Imagine your child is taken away from you within the first
five years of their life. Imagine being told you are an unsuitable mother
or father simply because of your skin colour. Imagine never seeing that
child again for the rest of your life, not knowing if they are alive or
dead. Imagine being that child, and never knowing any of your family,
where you were born, or who you belong to.
In the continent of Australia, this is reality.
Indigenous, or Aboriginal, children have been taken away
from their families and communities since the very first days of the European
occupation of Australia, over 200 years ago, in 1788.
In that time not one indigenous family has escaped the effects.
Most families have had to cope with the removal of one or more children,
usually at the age of 3 or 4. Roughly one in every three indigenous children
were taken from their families without consent between 1910 and 1970.
These children were known as the Stolen Generation.
This is the account of one woman: "We were told that
our mother was an alcoholic and that she was a prostitute and she didn't
care about us. They used to warn us that when we got older we'd have to
watch it because we'd turn into sluts and alcoholics, so we had to be
very careful. If you were white you didn't have that dirtiness inside
you
It was in our breed, in us to be like that."
The conditions in the foster homes were usually terrible.
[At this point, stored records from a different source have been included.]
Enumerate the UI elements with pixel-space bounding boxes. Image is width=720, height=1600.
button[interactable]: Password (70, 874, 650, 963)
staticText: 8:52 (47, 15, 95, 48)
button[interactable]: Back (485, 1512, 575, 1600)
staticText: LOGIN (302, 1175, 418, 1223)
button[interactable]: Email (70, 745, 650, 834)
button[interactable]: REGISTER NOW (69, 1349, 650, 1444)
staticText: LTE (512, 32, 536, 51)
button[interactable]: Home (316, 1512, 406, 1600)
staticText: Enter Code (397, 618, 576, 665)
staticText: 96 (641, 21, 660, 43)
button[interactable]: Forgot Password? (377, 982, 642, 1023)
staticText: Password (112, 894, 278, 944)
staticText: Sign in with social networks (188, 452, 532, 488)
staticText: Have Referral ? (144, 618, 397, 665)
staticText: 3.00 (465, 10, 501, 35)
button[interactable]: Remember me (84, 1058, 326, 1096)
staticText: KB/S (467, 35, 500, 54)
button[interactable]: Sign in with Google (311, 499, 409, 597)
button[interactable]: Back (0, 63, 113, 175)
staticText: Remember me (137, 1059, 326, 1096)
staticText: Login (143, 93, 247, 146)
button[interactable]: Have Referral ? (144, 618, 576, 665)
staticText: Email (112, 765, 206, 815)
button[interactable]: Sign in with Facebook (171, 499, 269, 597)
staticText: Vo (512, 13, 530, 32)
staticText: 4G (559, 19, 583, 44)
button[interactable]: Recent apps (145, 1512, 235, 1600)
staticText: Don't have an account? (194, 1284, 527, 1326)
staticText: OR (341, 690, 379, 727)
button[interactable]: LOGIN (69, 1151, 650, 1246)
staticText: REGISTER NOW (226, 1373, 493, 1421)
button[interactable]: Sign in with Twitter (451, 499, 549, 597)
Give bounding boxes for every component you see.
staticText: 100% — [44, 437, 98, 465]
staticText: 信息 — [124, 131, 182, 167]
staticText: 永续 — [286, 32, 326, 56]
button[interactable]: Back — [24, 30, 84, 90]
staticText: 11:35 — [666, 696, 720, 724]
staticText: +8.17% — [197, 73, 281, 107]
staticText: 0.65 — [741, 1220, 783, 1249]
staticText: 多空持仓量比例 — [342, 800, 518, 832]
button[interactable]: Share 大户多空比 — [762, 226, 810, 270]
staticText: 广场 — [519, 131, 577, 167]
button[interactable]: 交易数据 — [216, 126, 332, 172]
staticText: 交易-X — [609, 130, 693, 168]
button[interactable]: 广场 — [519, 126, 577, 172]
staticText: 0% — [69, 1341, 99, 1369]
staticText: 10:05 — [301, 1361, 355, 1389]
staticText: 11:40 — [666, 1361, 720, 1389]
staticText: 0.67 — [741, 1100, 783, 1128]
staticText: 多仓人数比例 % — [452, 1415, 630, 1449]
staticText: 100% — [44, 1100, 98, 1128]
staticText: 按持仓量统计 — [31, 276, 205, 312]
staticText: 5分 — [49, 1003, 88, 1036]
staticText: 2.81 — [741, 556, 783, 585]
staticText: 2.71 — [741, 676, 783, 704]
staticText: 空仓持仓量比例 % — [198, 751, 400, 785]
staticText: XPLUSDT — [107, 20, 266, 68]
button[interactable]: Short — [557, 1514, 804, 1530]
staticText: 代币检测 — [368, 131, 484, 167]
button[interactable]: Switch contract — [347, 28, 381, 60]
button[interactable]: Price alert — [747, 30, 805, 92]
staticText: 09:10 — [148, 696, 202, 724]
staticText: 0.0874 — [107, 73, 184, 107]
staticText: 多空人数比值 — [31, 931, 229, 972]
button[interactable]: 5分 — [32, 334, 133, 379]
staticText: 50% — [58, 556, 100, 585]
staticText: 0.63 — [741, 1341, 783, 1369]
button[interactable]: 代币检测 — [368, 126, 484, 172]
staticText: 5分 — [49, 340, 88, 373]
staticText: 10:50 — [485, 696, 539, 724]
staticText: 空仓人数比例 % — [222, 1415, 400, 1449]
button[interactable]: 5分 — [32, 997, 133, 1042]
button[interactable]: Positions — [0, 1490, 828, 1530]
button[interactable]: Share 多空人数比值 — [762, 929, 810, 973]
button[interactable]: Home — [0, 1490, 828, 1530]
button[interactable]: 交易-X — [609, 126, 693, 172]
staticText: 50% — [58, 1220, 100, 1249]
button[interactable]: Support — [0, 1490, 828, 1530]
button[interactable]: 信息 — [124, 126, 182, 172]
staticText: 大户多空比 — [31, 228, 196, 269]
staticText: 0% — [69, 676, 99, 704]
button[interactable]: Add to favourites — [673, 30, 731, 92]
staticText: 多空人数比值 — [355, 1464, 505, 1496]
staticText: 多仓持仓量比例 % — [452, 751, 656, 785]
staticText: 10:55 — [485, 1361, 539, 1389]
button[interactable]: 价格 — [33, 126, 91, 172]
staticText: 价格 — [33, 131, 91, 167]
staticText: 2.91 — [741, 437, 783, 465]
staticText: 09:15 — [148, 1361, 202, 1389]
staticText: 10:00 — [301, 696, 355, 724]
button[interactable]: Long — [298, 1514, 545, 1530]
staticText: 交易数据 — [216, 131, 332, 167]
Past residents of these homes from all over Australia talk of eating scraps
for years, huddling together at night for warmth because of the scarcity
of blankets or even beds, and being beaten and abused by those supposedly
"caring" for them. "The porridge, cooked the day before,
was already sour and roped from the mould in it, and when doused with
the thin milk, gave up the corpses of weevils by the score. The bread
was even worse, stringy grey wrapped about congealed glue, the whole cased
in charcoal."
No formal records were kept, letters sent from the families
were hidden or burned, parents were told their children had died. There
remains a whole generation of adults who do not know their history.
Nowadays, situations are thankfully improving. There are
mixed race schools, organisations have been formed to trace parentage,
and Australia is slowly awakening to the damage inflicted in the past.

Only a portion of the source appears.